Grok 5 - 6 trillion parameters. Training on Colossus 2, a 1-gigawatt supercluster. Musk says there's a "10% probability of achieving AGI." Prediction markets give it a 1% chance of shipping by March 31 and about 33% by June 30. I'll believe it when I can use it.
My Weekly Stack
Here's how I actually split my usage across a typical working week. This is from the past two weeks of real development work, not a theoretical recommendation.
- Claude Sonnet 4.6 - 45% - Quick code generation, simple refactoring, utility functions, prompt iteration, basic questions. The default until a task proves it needs something stronger.

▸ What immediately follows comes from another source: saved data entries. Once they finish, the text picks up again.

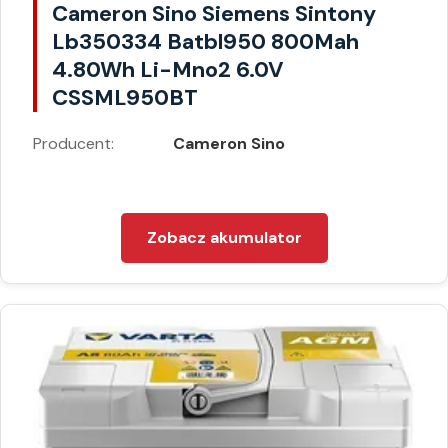
Cameron Sino Siemens Sintony
Lb350334 Batbl950 800Mah
4.80Wh Li-Mno2 6.0V
CSSML950BT
Producent:
Cameron Sino
Zobacz akumulator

- Claude Opus 4.6 - 30% - Complex debugging, code review, multi-file refactoring, architecture discussions. When I'm working through something that requires understanding the whole codebase, Opus is worth every token. I explained how this workflow makes me 10x more productive.
- GPT-5.4 - 15% - Second opinions, creative problem solving, brainstorming approaches. When Opus and I agree but I'm still not confident, I'll run it through GPT-5.4 as a sanity check. Also my go-to for explaining technical concepts to non-technical people.
- Qwen3.5 via API - 10% - Cost-sensitive batch processing, anything involving data I'd rather not send to US-based APIs, and quick transformations where speed matters more than peak quality.
I don't use Grok regularly. It's fast and fun but I can't fully trust it for production work yet. Gemini 3.1 Pro deserves more of my time than I give it - the price-to-quality ratio is objectively better than Sonnet - but I'm locked into the Claude Code workflow and switching has a cost. I compared Cursor and Windsurf for the IDE side of things if you're shopping for tools.
Which Model Should You Pick?
Quick pick
Interactive1. Main use?
The Bottom Line
A year ago there was an obvious hierarchy. Now? Five or six models can all do serious work and the differences are mostly about workflow fit, not raw capability.
Honestly, the model matters less than how you use it. My Claude Code setup with a good CLAUDE.md file will produce better results than someone throwing prompts at GPT-5.4 Pro with no context. The IDE matters. The agent framework matters. The system prompt matters. The model is maybe 40% of the equation now.
Pick one. Get good at it. Ship code. Stop agonizing over benchmarks.